A excepción del Maestro Rentería, los demás personajes que figuran en esta novela son mero producto de la fantasía de la autora.
A Ricardo Uribe Escobar a cuyo estímulo
se debe el atrevimiento de esta publicación

CONCEPTOS

Magda:
Acabo de leer su novela El embrujo del micrófono. Mi sensación al terminar su lectura es de cariño sincero por todas y cada una de sus páginas; por su motivo y sus personajes. Me sorprendió esa pluma experta, esa sensibilidad descriptiva y un temperamento sutil de observación y de exquisito gusto. Acepte mis cordiales felicitaciones y mi saludo, a dos manos, por la bella primicia que la obliga, Magda, a seguir adelante.
Affmo. amigo,
F. Villa López
Medellín, 28 de junio de 1948
Medellín, 12 de mayo de 1948
Siempre he creído y hasta lo he predicado que la mujer debe ejercitar su sensibilidad y sus especiales facultades de imaginación, de análisis y de observación en campos diferentes de la sola comedia social y ninguno mejor para aplicarlas que el del difícil arte literario.
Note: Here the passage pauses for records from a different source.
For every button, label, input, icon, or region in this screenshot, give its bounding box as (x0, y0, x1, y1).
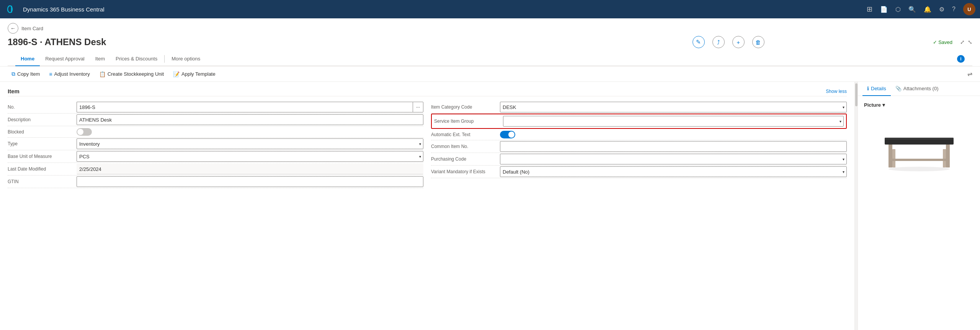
svg-rect-8 (943, 149, 946, 167)
label-variant-mandatory: Variant Mandatory if Exists (431, 169, 500, 174)
expand-button[interactable]: ⤢ (960, 39, 965, 45)
pin-icon[interactable]: ⇌ (967, 70, 972, 78)
select-item-category[interactable]: DESK CHAIR TABLE (500, 102, 847, 112)
form-row-variant-mandatory: Variant Mandatory if Exists Default (No)… (431, 166, 847, 178)
top-navigation: Dynamics 365 Business Central ⊞ 📄 ⬡ 🔍 🔔 … (0, 0, 980, 18)
chevron-down-icon-picture: ▾ (882, 102, 885, 108)
input-gtin[interactable] (77, 176, 423, 187)
toggle-auto-ext-text[interactable] (500, 131, 515, 138)
adjust-icon: ≡ (49, 71, 52, 77)
grid-icon[interactable]: ⊞ (867, 5, 872, 13)
svg-rect-7 (892, 149, 895, 167)
saved-status: ✓ Saved (933, 39, 952, 45)
create-stockkeeping-button[interactable]: 📋 Create Stockkeeping Unit (95, 69, 168, 79)
form-row-common-item-no: Common Item No. (431, 140, 847, 153)
help-icon[interactable]: ? (952, 6, 956, 13)
svg-point-10 (889, 167, 950, 171)
user-avatar[interactable]: U (963, 3, 975, 15)
app-logo[interactable] (5, 2, 18, 16)
select-base-unit[interactable]: PCS BOX EA (77, 151, 423, 162)
field-type: Inventory Service Non-Inventory ▾ (77, 138, 423, 149)
select-type[interactable]: Inventory Service Non-Inventory (77, 138, 423, 149)
nav-icon-group: ⊞ 📄 ⬡ 🔍 🔔 ⚙ ? U (867, 3, 975, 15)
tab-prices-discounts[interactable]: Prices & Discounts (110, 52, 163, 66)
add-button[interactable]: + (732, 36, 745, 48)
edit-icon: ✎ (696, 39, 701, 46)
edit-button[interactable]: ✎ (693, 36, 705, 48)
input-common-item-no[interactable] (500, 141, 847, 152)
apply-template-button[interactable]: 📝 Apply Template (169, 69, 219, 79)
label-purchasing-code: Purchasing Code (431, 156, 500, 162)
info-icon[interactable]: i (957, 55, 965, 63)
input-description[interactable] (77, 114, 423, 125)
breadcrumb-row: ← Item Card (8, 23, 972, 34)
show-less-link[interactable]: Show less (826, 89, 847, 94)
bell-icon[interactable]: 🔔 (924, 6, 931, 13)
form-grid: No. ··· Description (8, 101, 847, 188)
ribbon-navigation: Home Request Approval Item Prices & Disc… (8, 52, 972, 66)
copy-item-button[interactable]: ⧉ Copy Item (8, 69, 44, 79)
scroll-track[interactable] (854, 82, 858, 330)
form-row-base-unit: Base Unit of Measure PCS BOX EA ▾ (8, 150, 423, 163)
label-base-unit: Base Unit of Measure (8, 154, 77, 159)
tab-request-approval[interactable]: Request Approval (40, 52, 90, 66)
label-type: Type (8, 141, 77, 146)
tab-home[interactable]: Home (15, 52, 40, 66)
page-container: ← Item Card 1896-S · ATHENS Desk ✎ ⤴ + 🗑 (0, 18, 980, 330)
share-button[interactable]: ⤴ (712, 36, 725, 48)
more-options-tab[interactable]: More options (166, 52, 206, 65)
share-icon: ⤴ (717, 39, 720, 46)
delete-button[interactable]: 🗑 (752, 36, 764, 48)
diagram-icon[interactable]: ⬡ (895, 6, 901, 13)
field-service-item-group: ▾ (503, 116, 844, 127)
delete-icon: 🗑 (755, 39, 761, 46)
input-no[interactable] (77, 102, 413, 112)
field-description (77, 114, 423, 125)
label-blocked: Blocked (8, 129, 77, 135)
back-icon: ← (10, 25, 16, 31)
header-actions: ✎ ⤴ + 🗑 ✓ Saved ⤢ ⤡ (693, 36, 972, 48)
tab-item[interactable]: Item (90, 52, 110, 66)
document-icon[interactable]: 📄 (880, 6, 888, 13)
attachments-icon: 📎 (895, 86, 902, 91)
settings-icon[interactable]: ⚙ (939, 6, 944, 13)
select-service-item-group[interactable] (503, 116, 844, 127)
label-description: Description (8, 117, 77, 122)
scroll-thumb (855, 83, 858, 106)
back-button[interactable]: ← (8, 23, 18, 34)
page-title: 1896-S · ATHENS Desk (8, 37, 106, 47)
label-last-date: Last Date Modified (8, 166, 77, 172)
adjust-inventory-button[interactable]: ≡ Adjust Inventory (45, 69, 93, 79)
panel-tab-attachments[interactable]: 📎 Attachments (0) (891, 82, 943, 96)
form-right-column: Item Category Code DESK CHAIR TABLE ▾ (431, 101, 847, 188)
page-header: ← Item Card 1896-S · ATHENS Desk ✎ ⤴ + 🗑 (0, 18, 980, 67)
section-title: Item (8, 88, 20, 94)
fullscreen-button[interactable]: ⤡ (968, 39, 972, 45)
select-variant-mandatory[interactable]: Default (No) Yes No (500, 166, 847, 177)
svg-rect-5 (889, 145, 892, 167)
label-gtin: GTIN (8, 179, 77, 184)
desk-image (864, 112, 974, 178)
select-purchasing-code[interactable] (500, 154, 847, 164)
form-row-item-category: Item Category Code DESK CHAIR TABLE ▾ (431, 101, 847, 114)
form-row-type: Type Inventory Service Non-Inventory ▾ (8, 138, 423, 150)
ellipsis-btn-no[interactable]: ··· (413, 102, 423, 112)
field-variant-mandatory: Default (No) Yes No ▾ (500, 166, 847, 177)
field-no: ··· (77, 102, 423, 112)
panel-tab-details[interactable]: ℹ Details (862, 82, 891, 96)
field-last-date (77, 164, 423, 174)
stockkeeping-icon: 📋 (99, 71, 106, 77)
field-base-unit: PCS BOX EA ▾ (77, 151, 423, 162)
toggle-blocked[interactable] (77, 128, 92, 136)
search-icon[interactable]: 🔍 (908, 6, 916, 13)
add-icon: + (737, 39, 740, 46)
panel-tabs: ℹ Details 📎 Attachments (0) (858, 82, 980, 96)
form-row-no: No. ··· (8, 101, 423, 114)
app-title: Dynamics 365 Business Central (23, 6, 105, 13)
form-row-gtin: GTIN (8, 176, 423, 188)
form-left-column: No. ··· Description (8, 101, 423, 188)
picture-section-title[interactable]: Picture ▾ (864, 102, 974, 108)
form-row-auto-ext-text: Automatic Ext. Text (431, 129, 847, 140)
field-common-item-no (500, 141, 847, 152)
svg-rect-4 (885, 138, 954, 140)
No solo por esto me ha brindado Ud. un placer sino también porque la novela que ha escrito me ha proporcionado el deleite tan escaso de los libros que se dejan leer. Y su libro se deja leer porque está bien hecho, en buena prosa castellana, con donaire y soltura, con descripciones apropiadas de tipos y lugares y delicados toques de emoción, como el bello capítulo de José Bueno.
Reciba Ud. mis parabienes muy cordiales.
A Magda Moreno
Ricardo Uribe Escobar

PRIMERA PARTE

La casa de los Ávilas, emplazada en la esquina de la Calle Real de Soria, mostraba aquella mañana toda la oprobiosa desnudez de su decadencia material. Lacras en las paredes, que descubrían señales de antiguos recubrimientos hechos ora con cal pura, ora con bolo amarillo; grietas de irregulares trayectorias, antes no vislumbradas a causa del aseo en que tuviéranse siempre los enormes ladrillos de los pisos; trozos de cuerda, que el embalaje no hubo menester; papeles hechos ovillos, aquí y acullá; en un rincón de la alcoba que fue de Luisa Ávila, arrumados los trastos desechados por inútiles, que habrían de recoger más tarde los amigos vergonzantes que se quedaban en el lugar.
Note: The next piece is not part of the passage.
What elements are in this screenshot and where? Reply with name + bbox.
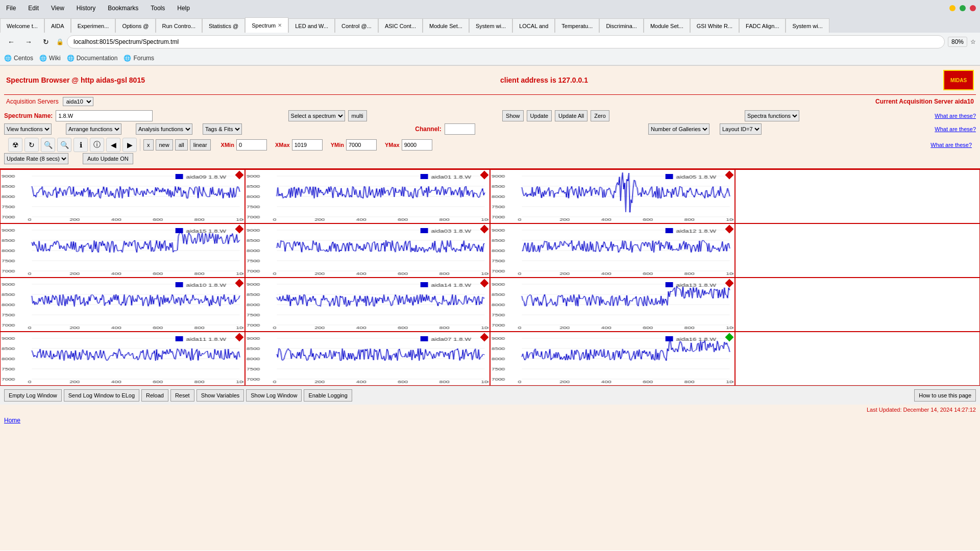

Desde que sacaron el último mueble, tal vez por ser el más reciente duelo de la familia, comenzó a flotar por las estancias, como un perfume, el alma de la melliza muerta.
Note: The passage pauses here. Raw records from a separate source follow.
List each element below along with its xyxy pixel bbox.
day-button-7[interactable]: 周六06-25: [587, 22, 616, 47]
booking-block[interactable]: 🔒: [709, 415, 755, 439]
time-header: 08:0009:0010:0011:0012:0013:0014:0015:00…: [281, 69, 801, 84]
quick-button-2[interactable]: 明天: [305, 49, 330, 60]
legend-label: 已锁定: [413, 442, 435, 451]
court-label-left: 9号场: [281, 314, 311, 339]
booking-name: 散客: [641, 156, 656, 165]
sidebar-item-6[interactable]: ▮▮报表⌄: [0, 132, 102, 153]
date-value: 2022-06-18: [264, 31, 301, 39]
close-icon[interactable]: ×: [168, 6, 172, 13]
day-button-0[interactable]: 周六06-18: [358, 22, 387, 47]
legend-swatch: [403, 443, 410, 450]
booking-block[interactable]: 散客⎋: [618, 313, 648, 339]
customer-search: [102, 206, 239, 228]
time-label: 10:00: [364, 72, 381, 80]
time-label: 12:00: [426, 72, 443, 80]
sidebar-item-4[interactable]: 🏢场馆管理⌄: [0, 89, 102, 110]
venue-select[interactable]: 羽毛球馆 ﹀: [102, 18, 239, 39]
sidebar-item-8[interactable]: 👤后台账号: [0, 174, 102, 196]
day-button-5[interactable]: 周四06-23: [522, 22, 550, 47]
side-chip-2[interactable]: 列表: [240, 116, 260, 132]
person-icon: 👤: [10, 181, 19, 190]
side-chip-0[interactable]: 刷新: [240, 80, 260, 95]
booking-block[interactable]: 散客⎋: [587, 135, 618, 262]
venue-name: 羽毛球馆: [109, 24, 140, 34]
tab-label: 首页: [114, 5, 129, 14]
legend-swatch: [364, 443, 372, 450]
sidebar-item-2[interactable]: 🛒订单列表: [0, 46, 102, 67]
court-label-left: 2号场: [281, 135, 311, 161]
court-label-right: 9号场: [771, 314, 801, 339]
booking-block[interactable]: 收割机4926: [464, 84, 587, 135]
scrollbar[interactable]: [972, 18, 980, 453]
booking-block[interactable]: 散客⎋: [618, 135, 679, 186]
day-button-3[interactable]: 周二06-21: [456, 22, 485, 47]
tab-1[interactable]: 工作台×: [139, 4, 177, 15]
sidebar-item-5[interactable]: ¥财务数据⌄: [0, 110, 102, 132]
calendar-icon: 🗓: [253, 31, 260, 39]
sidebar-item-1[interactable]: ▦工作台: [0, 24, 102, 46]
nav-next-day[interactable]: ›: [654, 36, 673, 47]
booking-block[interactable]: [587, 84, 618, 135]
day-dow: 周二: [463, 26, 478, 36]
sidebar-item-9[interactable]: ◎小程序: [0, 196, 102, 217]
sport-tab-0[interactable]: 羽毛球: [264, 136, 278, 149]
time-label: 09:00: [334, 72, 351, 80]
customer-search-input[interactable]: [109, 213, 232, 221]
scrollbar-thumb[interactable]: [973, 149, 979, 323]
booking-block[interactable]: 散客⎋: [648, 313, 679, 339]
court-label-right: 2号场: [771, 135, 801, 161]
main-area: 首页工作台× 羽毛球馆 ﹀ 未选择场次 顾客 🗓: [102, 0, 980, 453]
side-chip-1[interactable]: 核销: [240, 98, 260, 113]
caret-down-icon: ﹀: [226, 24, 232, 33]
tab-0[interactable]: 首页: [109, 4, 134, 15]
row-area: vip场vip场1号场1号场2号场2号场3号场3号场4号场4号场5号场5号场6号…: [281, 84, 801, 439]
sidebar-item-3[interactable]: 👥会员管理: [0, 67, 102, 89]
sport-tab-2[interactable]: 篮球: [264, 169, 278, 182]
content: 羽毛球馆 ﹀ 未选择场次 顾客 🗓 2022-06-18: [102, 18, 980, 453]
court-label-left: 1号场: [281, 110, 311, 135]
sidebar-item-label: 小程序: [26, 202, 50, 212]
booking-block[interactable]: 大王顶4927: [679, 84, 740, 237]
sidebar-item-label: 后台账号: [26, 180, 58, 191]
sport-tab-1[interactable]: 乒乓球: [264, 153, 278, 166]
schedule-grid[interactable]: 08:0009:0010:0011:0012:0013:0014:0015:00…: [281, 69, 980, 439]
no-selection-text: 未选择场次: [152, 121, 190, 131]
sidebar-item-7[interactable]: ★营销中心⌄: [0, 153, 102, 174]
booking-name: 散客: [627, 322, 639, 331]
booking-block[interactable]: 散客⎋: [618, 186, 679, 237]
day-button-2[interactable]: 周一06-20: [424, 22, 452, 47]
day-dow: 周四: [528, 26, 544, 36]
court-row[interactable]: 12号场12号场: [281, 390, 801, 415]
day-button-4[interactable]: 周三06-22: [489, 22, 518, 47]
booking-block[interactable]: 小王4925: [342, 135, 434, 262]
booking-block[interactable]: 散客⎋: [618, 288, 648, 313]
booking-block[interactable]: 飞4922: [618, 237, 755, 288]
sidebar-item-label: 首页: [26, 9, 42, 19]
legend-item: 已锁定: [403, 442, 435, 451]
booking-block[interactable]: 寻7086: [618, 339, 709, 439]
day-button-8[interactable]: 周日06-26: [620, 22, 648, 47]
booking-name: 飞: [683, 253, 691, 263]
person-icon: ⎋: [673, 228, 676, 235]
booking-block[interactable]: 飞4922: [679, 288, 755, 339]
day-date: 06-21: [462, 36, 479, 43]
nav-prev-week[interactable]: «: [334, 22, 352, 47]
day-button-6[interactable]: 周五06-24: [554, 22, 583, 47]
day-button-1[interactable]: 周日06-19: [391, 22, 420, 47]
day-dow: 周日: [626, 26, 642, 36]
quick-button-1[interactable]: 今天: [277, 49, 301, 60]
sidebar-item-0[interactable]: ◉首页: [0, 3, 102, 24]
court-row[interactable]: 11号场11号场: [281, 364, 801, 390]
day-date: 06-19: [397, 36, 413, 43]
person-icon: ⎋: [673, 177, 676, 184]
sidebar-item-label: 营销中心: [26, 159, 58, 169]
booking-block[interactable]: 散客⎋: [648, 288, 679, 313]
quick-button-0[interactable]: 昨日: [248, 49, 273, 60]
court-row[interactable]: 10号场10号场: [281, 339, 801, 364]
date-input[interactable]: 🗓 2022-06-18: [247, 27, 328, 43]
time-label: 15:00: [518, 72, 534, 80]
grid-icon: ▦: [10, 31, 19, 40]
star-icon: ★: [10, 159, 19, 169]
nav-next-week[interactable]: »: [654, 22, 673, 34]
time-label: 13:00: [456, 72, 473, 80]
Únicamente el cuarto de Lorenzo, quien había de pernoctar allí por algunos meses, que bien pudieren convertirse en años, hasta tanto que se vendieran la casa y la tienda, esta desde entonces de su propiedad y aquella del patrimonio de la familia, tenía todavía algún aire de intimidad. La previsora solicitud de la tía había velado porque el menos acreedor de sus sobrinos a los cuidados maternales que a todos prodigaba, no echara de menos el relativo confort hogareño, al menos en lo tocante a su instalación personal. Limpia y mullida la gran cama de roble con sus dos colchones de cerda; provista hasta donde era posible de equipos de cama y baño, amén de los juegos interiores de algodón, la parte del armario para ropa doblada, que en la de las perchas, chaquetas y pantalones, por lo planchados y cepillados, tenían el aspecto de las prendas que en los comercios de indumentaria masculina se ponen a la venta; resplandeciente de aseo el lavabo con su jofaina y su jarra, loceadas en un blanco empalagoso e indiscreto que hacía resaltar más a las claras los tres o cuatro lunares pizarra que el tiempo les había ocasionado. Todo, en fin, lo que el sobrino había menester, entretanto concluía la liquidación de los intereses de la familia.
Cuando el trote de las caballerías se perdió calle abajo y los curiosos volvieron, cada cual a su oficio, Lorenzo Ávila abandonó el portal desde donde miraba el desfile de los suyos hacia la ciudad, que atrae a la gente de provincia como la llama a la falena.
“Somos los últimos del segundo éxodo”, pensó, y por un momento el antiguo romanticismo de los días de universidad, cuando estudiaba en esa misma villa hacia donde se dirigía ahora su familia, costeados sus estudios por sus tíos políticos, los esposos de Elvira y María Antonia, revivió en él. Tumbado sobre el lecho, de cara al cielo raso, se quedó mirando cómo en la telaraña del rincón laboraba, como reconviniéndole, un industrioso insecto.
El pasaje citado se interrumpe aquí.